**Description of the task:** Examine each line of the data. Copy the line if it includes the word "retail".

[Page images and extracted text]
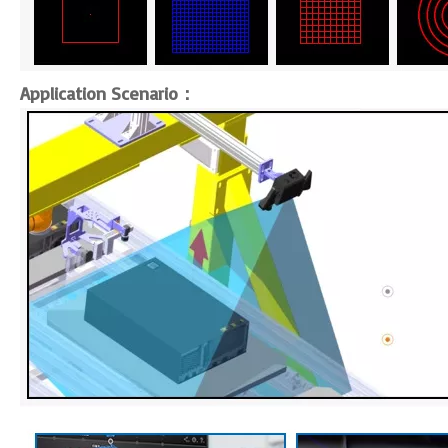
Application Scenario：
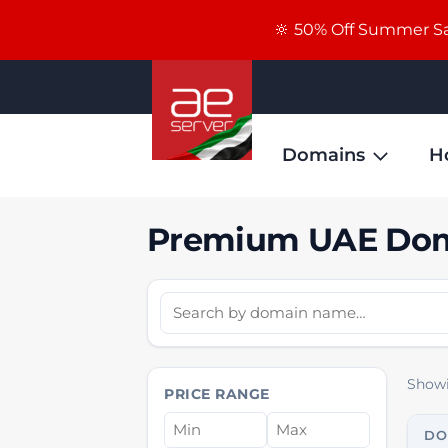
🔆 50% Off Summer Sal
Domains
H
Premium UAE Dom
Showi
PRICE RANGE
DO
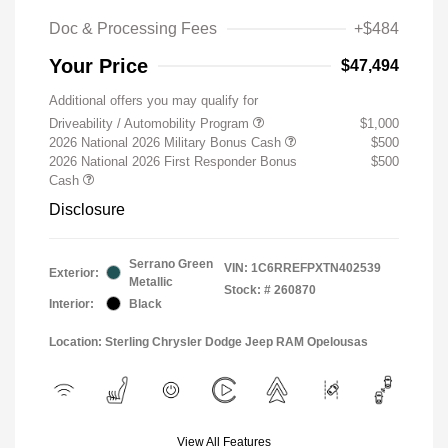
Doc & Processing Fees
+$484
Your Price
$47,494
Additional offers you may qualify for
Driveability / Automobility Program
$1,000
2026 National 2026 Military Bonus Cash
$500
2026 National 2026 First Responder Bonus
$500
Cash
Disclosure
Serrano Green
VIN:
1C6RREFPXTN402539
Exterior:
Metallic
Stock: #
260870
Interior:
Black
Location: Sterling Chrysler Dodge Jeep RAM Opelousas
View All Features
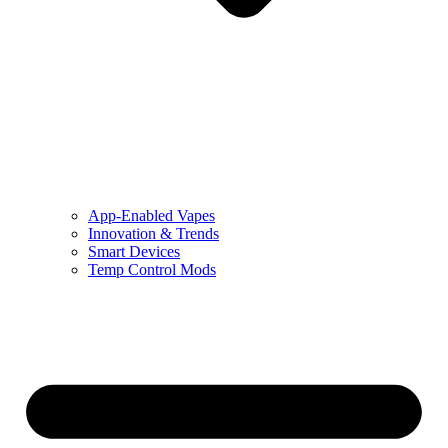
App-Enabled Vapes
Innovation & Trends
Smart Devices
Temp Control Mods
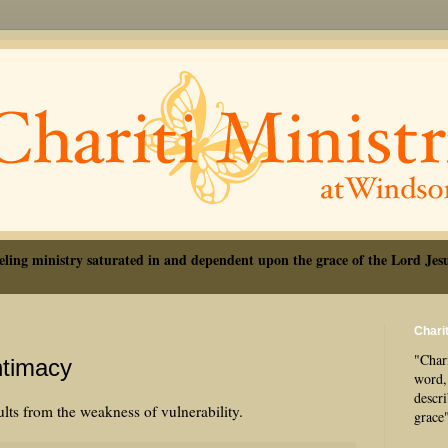
eling ministry saturated in and dependent upon the grace of the Lord Jesu
Charit
"Chari
ntimacy
word, 
descr
lts from the weakness of vulnerability.
grace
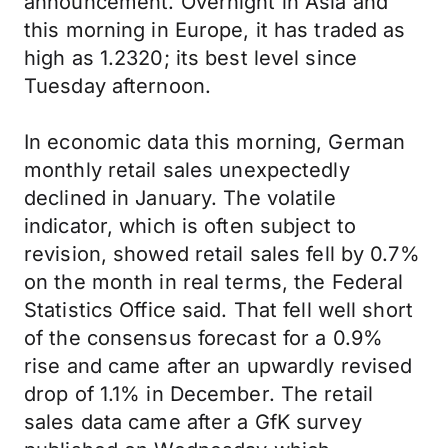
announcement. Overnight in Asia and
this morning in Europe, it has traded as
high as 1.2320; its best level since
Tuesday afternoon.
In economic data this morning, German
monthly retail sales unexpectedly
declined in January. The volatile
indicator, which is often subject to
revision, showed retail sales fell by 0.7%
on the month in real terms, the Federal
Statistics Office said. That fell well short
of the consensus forecast for a 0.9%
rise and came after an upwardly revised
drop of 1.1% in December. The retail
sales data came after a GfK survey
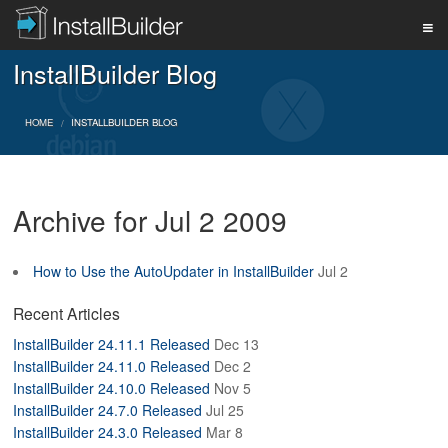
InstallBuilder Blog
PRODUCT
HOME
INSTALLBUILDER BLOG
DOWNLOAD
Archive for Jul 2 2009
SUPPORT
How to Use the AutoUpdater in InstallBuilder
Jul 2
BUY
Recent Articles
InstallBuilder 24.11.1 Released
Dec 13
InstallBuilder 24.11.0 Released
Dec 2
BLOG
InstallBuilder 24.10.0 Released
Nov 5
InstallBuilder 24.7.0 Released
Jul 25
InstallBuilder 24.3.0 Released
Mar 8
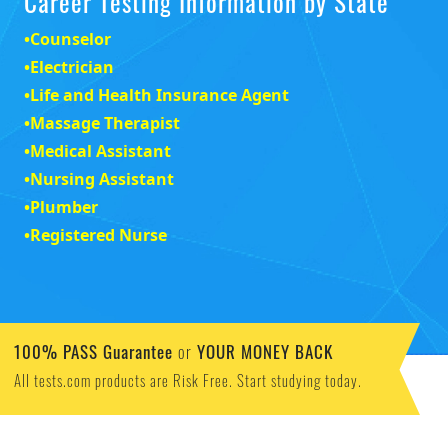
Career Testing Information by State
•
Counselor
•
Electrician
•
Life and Health Insurance Agent
•
Massage Therapist
•
Medical Assistant
•
Nursing Assistant
•
Plumber
•
Registered Nurse
100% PASS Guarantee
YOUR MONEY BACK
or
All tests.com products are Risk Free. Start studying today.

**Solved exercise:**
monthly retail sales unexpectedly
revision, showed retail sales fell by 0.7%
drop of 1.1% in December. The retail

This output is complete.